Variation on the sunbeam
In this video essay that might well have inspired Davide Rapp’s Secret Gateways, a D.W. Griffith classic is taken apart, then reassembled to reveal its inner workings. In doing so, Biscay-born Aitor Gametxo Zabala finds an elegant way to shine a light on some of the typical visual and temporal strategies of silent cinema.
This video essay takes the 1912 Griffith short The Sunbeam as its starting point. That Biograph production is a sentimental story set completely indoors: three rooms and a stairwell are the main locations. Those locations are rearranged here in a six-part mosaic. This straightforward spatial reordering reveals the dollhouse quality of Griffith’s staging: all rooms are filmed wall to wall, with the connecting doors serving as borders to the film frame (and as markers for Griffith’s match on action cutting).
Aitor Gametxo not only reconstructs the spatial integrity of this movie’s location, but also its narrative timeline.
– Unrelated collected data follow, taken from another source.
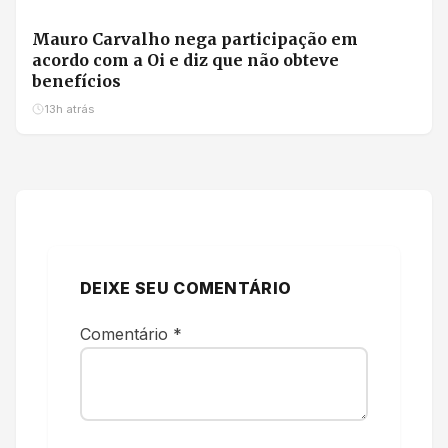
Mauro Carvalho nega participação em
acordo com a Oi e diz que não obteve
benefícios
13h atrás
DEIXE SEU COMENTÁRIO
Comentário
*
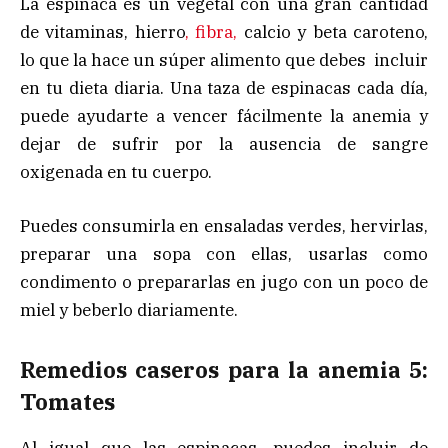
La espinaca es un vegetal con una gran cantidad
de vitaminas, hierro
, fibra,
calcio y beta caroteno,
lo que la hace un súper alimento que debes incluir
en tu dieta diaria. Una taza de espinacas cada día,
puede ayudarte a vencer fácilmente la anemia y
dejar de sufrir por la ausencia de sangre
oxigenada en tu cuerpo.
Puedes consumirla en ensaladas verdes, hervirlas,
preparar una sopa con ellas, usarlas como
condimento o prepararlas en jugo con un poco de
miel y beberlo diariamente.
Remedios caseros para la anemia 5:
Tomates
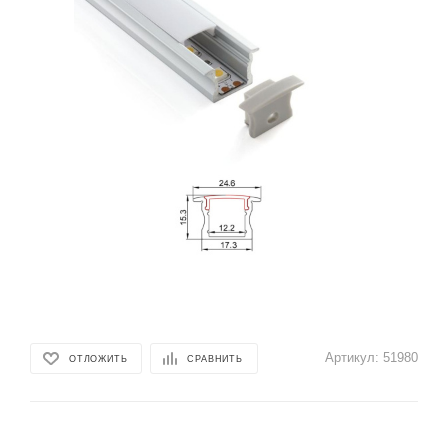
Артикул:
51980
ОТЛОЖИТЬ
СРАВНИТЬ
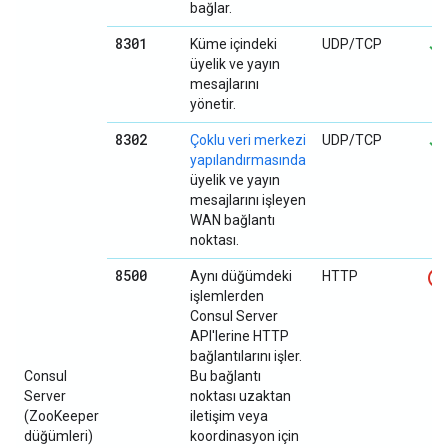
bağlar.
8301
Küme içindeki
UDP/TCP
üyelik ve yayın
mesajlarını
yönetir.
8302
Çoklu veri merkezi
UDP/TCP
yapılandırmasında
üyelik ve yayın
mesajlarını işleyen
WAN bağlantı
noktası.
8500
Aynı düğümdeki
HTTP
işlemlerden
Consul Server
API'lerine HTTP
bağlantılarını işler.
Consul
Bu bağlantı
Server
noktası uzaktan
(ZooKeeper
iletişim veya
düğümleri)
koordinasyon için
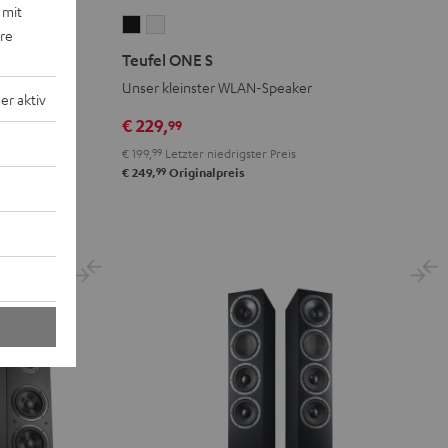
 mit
Teufel
Teufel
ere
ONE
ONE
Teufel ONE S
S
S
Unser kleinster WLAN-Speaker
Schwarz
Weiß
r aktiv
€ 229,
99
€ 199,
99
Letzter niedrigster Preis
99
€ 249,
Originalpreis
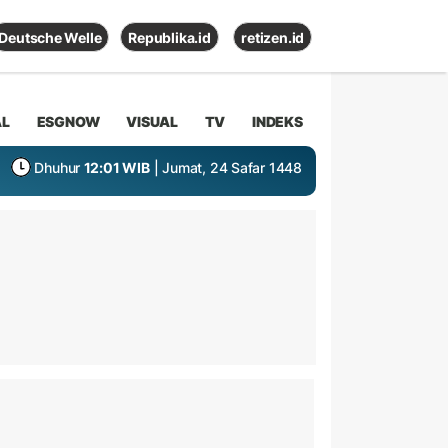
Deutsche Welle
Republika.id
retizen.id
AL
ESGNOW
VISUAL
TV
INDEKS
Dhuhur
12:01 WIB
| Jumat, 24 Safar 1448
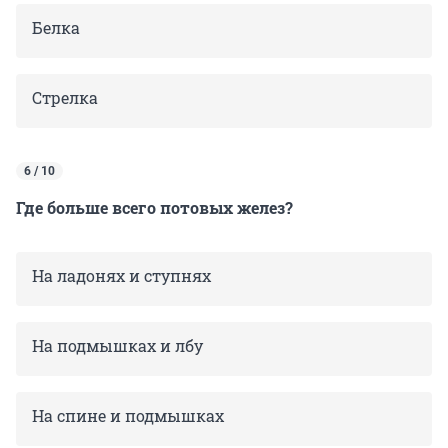
Белка
Стрелка
6 / 10
Где больше всего потовых желез?
На ладонях и ступнях
На подмышках и лбу
На спине и подмышках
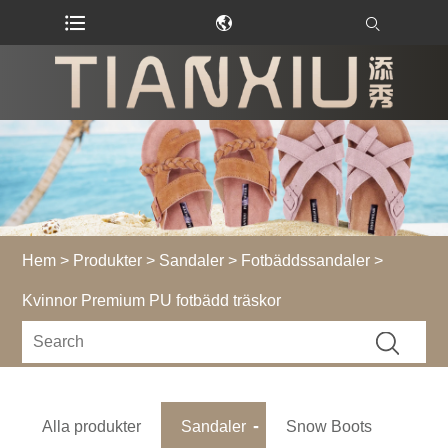
Hem
>
Produkter
>
Sandaler
>
Fotbäddssandaler
>
Kvinnor Premium PU fotbädd träskor
Alla produkter
Sandaler
Snow Boots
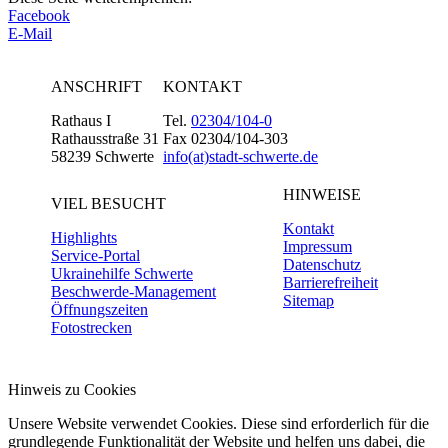
Facebook
E-Mail
ANSCHRIFT
KONTAKT
Rathaus I
Tel.
02304/104-0
Rathausstraße 31
Fax 02304/104-303
58239 Schwerte
info(at)stadt-schwerte.de
HINWEISE
VIEL BESUCHT
Kontakt
Highlights
Impressum
Service-Portal
Datenschutz
Ukrainehilfe Schwerte
Barrierefreiheit
Beschwerde-Management
Sitemap
Öffnungszeiten
Fotostrecken
Hinweis zu Cookies
Unsere Website verwendet Cookies. Diese sind erforderlich für die
grundlegende Funktionalität der Website und helfen uns dabei, die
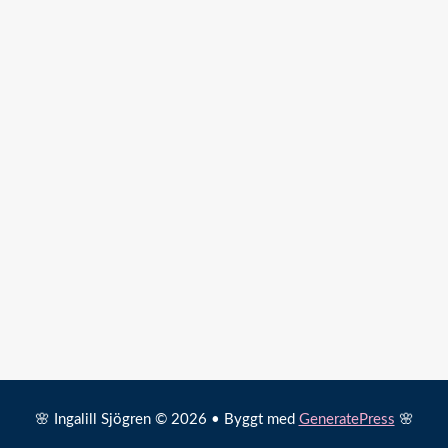
🌸 Ingalill Sjögren © 2026 • Byggt med
GeneratePress
🌸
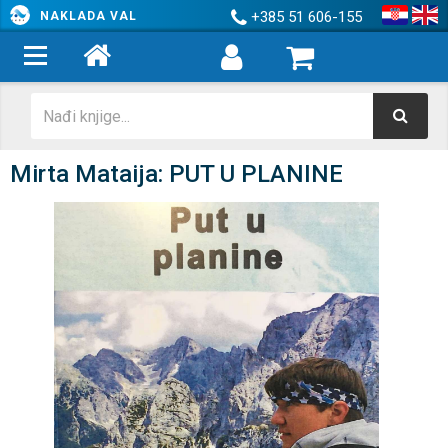
+385 51 606-155
NAKLADA VAL
Mirta Mataija: PUT U PLANINE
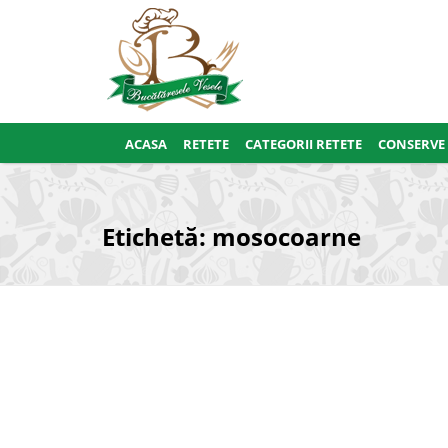
ACASA
RETETE
CATEGORII RETETE
CONSERVE
Etichetă:
mosocoarne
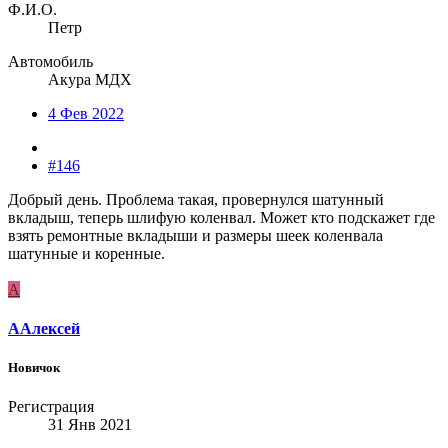
Ф.И.О.
Петр
Автомобиль
Акура МДХ
4 Фев 2022
#146
Добрый день. Проблема такая, провернулся шатунный
вкладыш, теперь шлифую коленвал. Может кто подскажет где
взять ремонтные вкладыши и размеры шеек коленвала
шатунные и коренные.
А
ААлексей
Новичок
Регистрация
31 Янв 2021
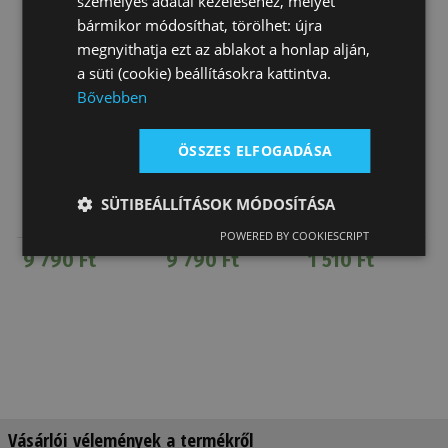
személyes adatai kezeléséhez, melyet
bármikor módosíthat, törölhet: újra
megnyithatja ezt az ablakot a honlap alján,
a süti (cookie) beállításokra kattintva.
Bővebben
ÖSSZES ELFOGADÁSA
Kantártartó
Kantártartó
Gyűjtőkarika
SÜTIBEÁLLÍTÁSOK MÓDOSÍTÁSA
Patkós Réz
Lófej Réz
POWERED BY COOKIESCRIPT
9 790 Ft
9 790 Ft
1 510 Ft
Vásárlói vélemények a termékről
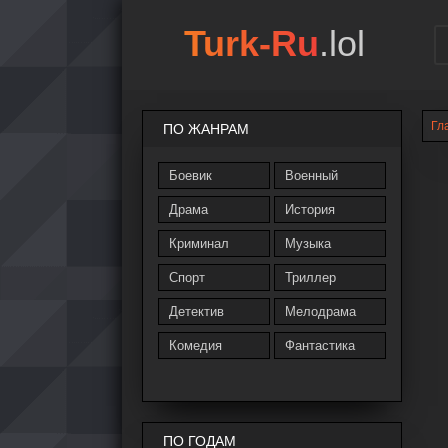
Turk-Ru
.lol
Гл
ПО ЖАНРАМ
Боевик
Военный
Драма
История
Криминал
Музыка
Спорт
Триллер
Детектив
Мелодрама
Комедия
Фантастика
ПО ГОДАМ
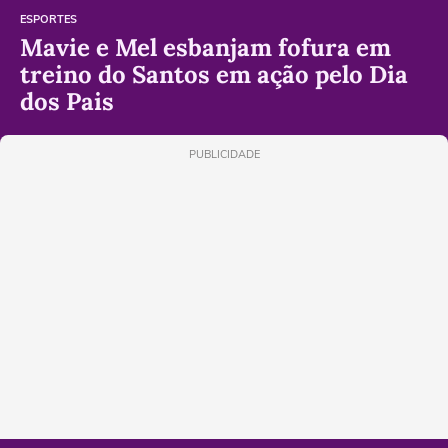
ESPORTES
Mavie e Mel esbanjam fofura em
treino do Santos em ação pelo Dia
dos Pais
PUBLICIDADE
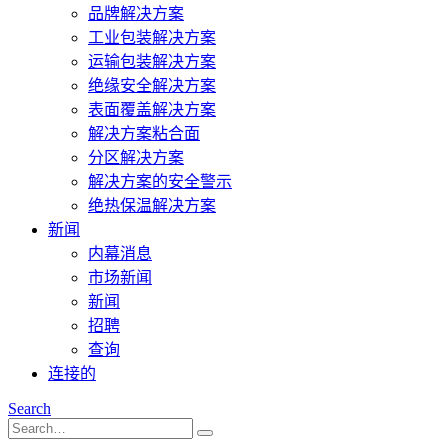
品牌解决方案
工业包装解决方案
运输包装解决方案
绝缘安全解决方案
表面覆盖解决方案
解决方案粘合面
分区解决方案
解决方案的安全警示
绝热保温解决方案
新闻
内幕消息
市场新闻
新闻
招聘
查询
连接的
Search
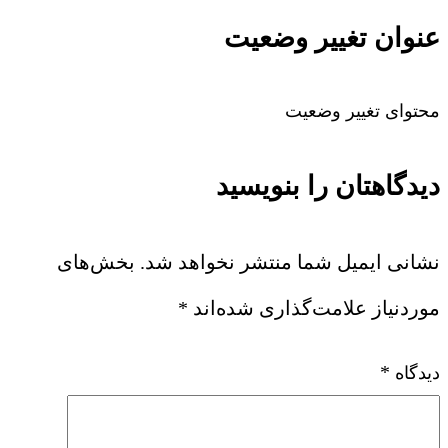
عنوان تغییر وضعیت
محتوای تغییر وضعیت
دیدگاهتان را بنویسید
نشانی ایمیل شما منتشر نخواهد شد.
بخش‌های
موردنیاز علامت‌گذاری شده‌اند
*
*
دیدگاه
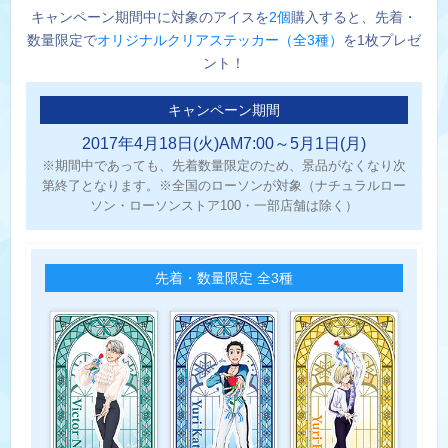
キャンペーン期間中に対象のアイスを
2個
購入すると、先着・
数量限定で
オリジナルクリアステッカー（全3種）
を1枚プレゼ
ント！
キャンペーン期間
2017年4月18日(火)AM7:00～5月1日(月)
※期間中であっても、先着数量限定のため、景品がなくなり次
第終了となります。※全国のローソンが対象（ナチュラルロー
ソン・ローソンストア100・一部店舗は除く）
先着・数量限定 全3種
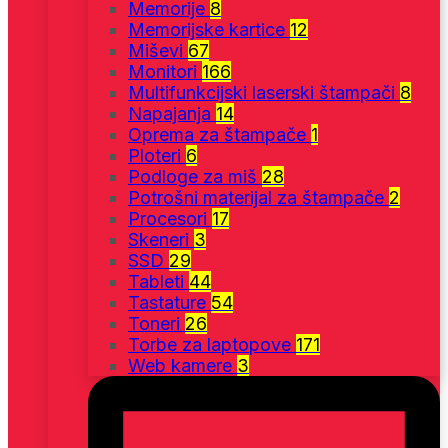
Memorije
8
Memorijske kartice
12
Miševi
67
Monitori
166
Multifunkcijski laserski štampači
8
Napajanja
14
Oprema za štampače
1
Ploteri
6
Podloge za miš
28
Potrošni materijal za štampače
2
Procesori
17
Skeneri
3
SSD
29
Tableti
44
Tastature
54
Toneri
26
Torbe za laptopove
171
Web kamere
3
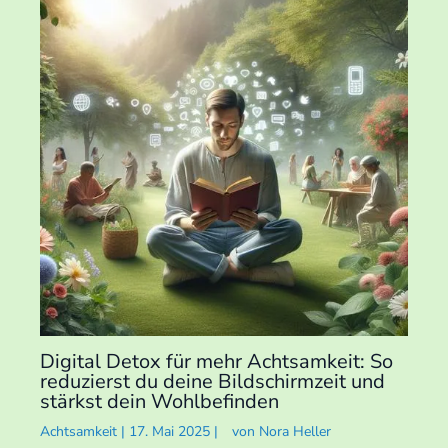
Digital Detox für mehr Achtsamkeit: So
reduzierst du deine Bildschirmzeit und
stärkst dein Wohlbefinden
Achtsamkeit
|
17. Mai 2025
|
von
Nora Heller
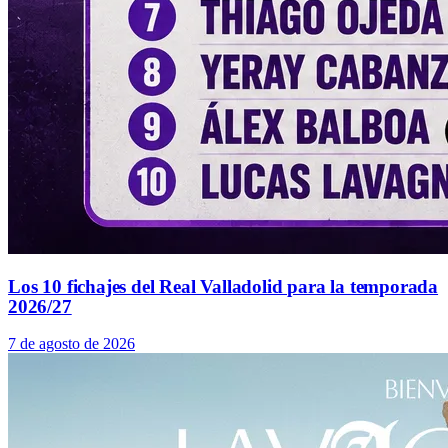
Los 10 fichajes del Real Valladolid para la temporada
2026/27
7 de agosto de 2026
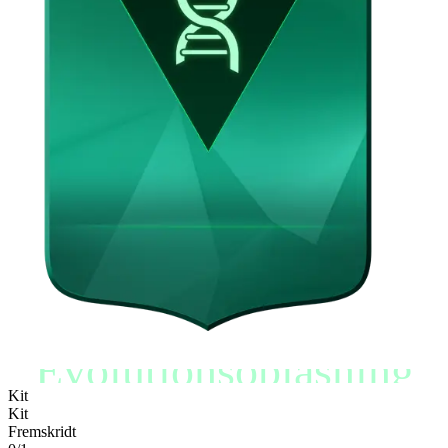
Evolutionsoplåsning
Kit
Kit
Fremskridt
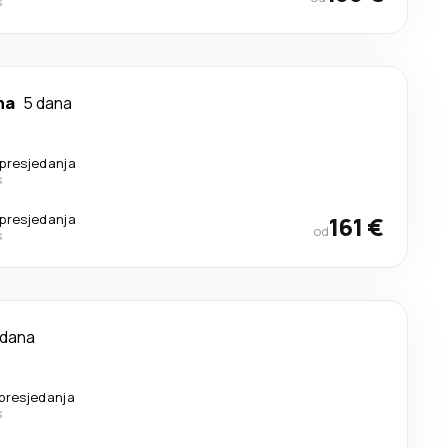
s
na
5 dana
presjedanja
s
presjedanja
161 €
od
s
 dana
presjedanja
s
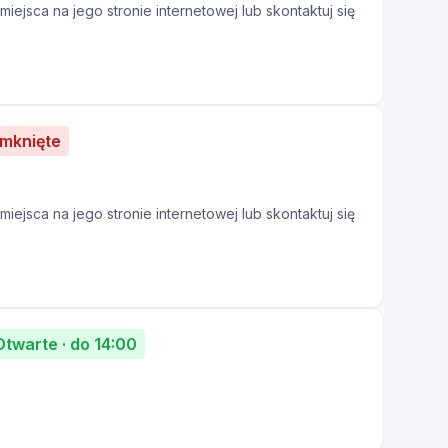
iejsca na jego stronie internetowej lub skontaktuj się
amknięte
iejsca na jego stronie internetowej lub skontaktuj się
Otwarte · do 14:00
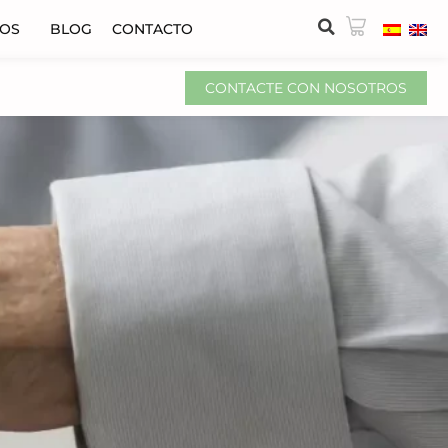
VOS
BLOG
CONTACTO
CONTACTE CON NOSOTROS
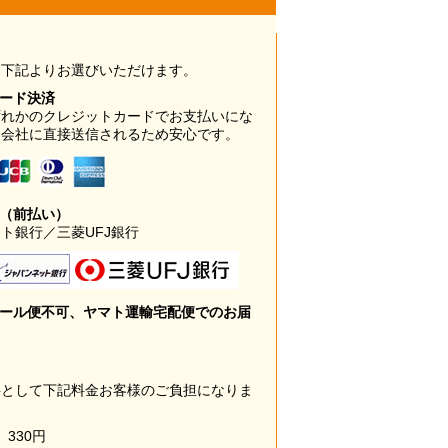
は下記よりお選びいただけます。
カード決済
ずれかのクレジットカードでお支払いにな
ド会社に直接送信されるため安心です。
み（前払い）
ト銀行／三菱UFJ銀行
メール便不可、ヤマト運輸宅配便でのお届
料として下記料金お客様のご負担になりま
330円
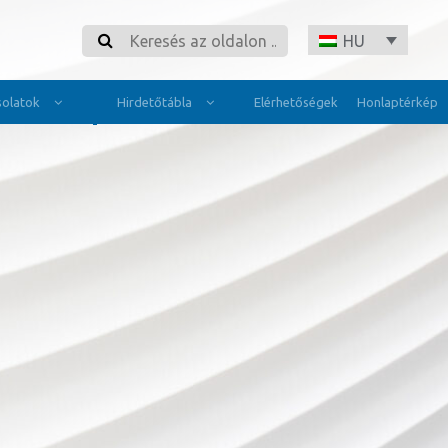
Search
HU
olatok
Hirdetőtábla
Elérhetőségek
Honlaptérkép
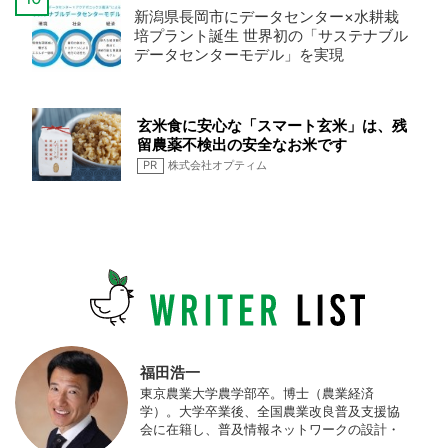
新潟県長岡市にデータセンター×水耕栽
培プラント誕生 世界初の「サステナブル
データセンターモデル」を実現
玄米食に安心な「スマート玄米」は、残
留農薬不検出の安全なお米です
PR
株式会社オプティム
福田浩一
東京農業大学農学部卒。博士（農業経済
学）。大学卒業後、全国農業改良普及支援協
会に在籍し、普及情報ネットワークの設計・
運営、月刊誌「技術と普及」の編集などを担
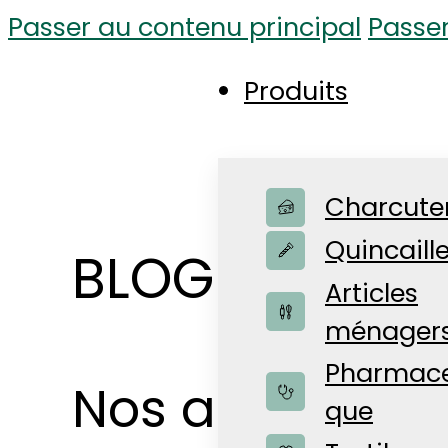
Passer au contenu principal
Passe
Produits
Charcute
Quincaille
BLOG D'ACTUA
Articles
ménager
Pharmace
Nos actualités
que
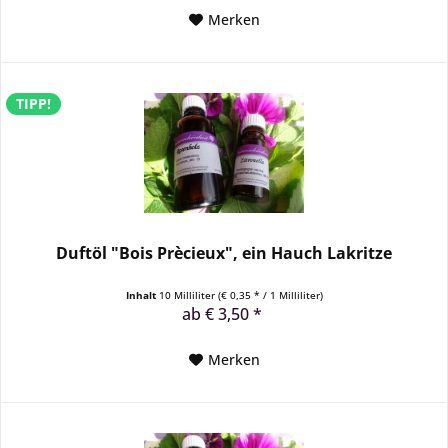
Merken
TIPP!
Duftöl "Bois Prècieux", ein Hauch Lakritze
Inhalt
10 Milliliter
(€ 0,35 * / 1 Milliliter)
ab € 3,50 *
Merken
Simultaneous situations that were divided up into consecutive shots in the original silent film, are here rejoined in time. They are played concurrently, each occupying their own position in the essay’s mosaic. The result is that we get a clear idea of just how much Griffith used his time-expanding technique: whereas the original film clocks in at over 14 minutes, this remix brings that length down to ten minutes.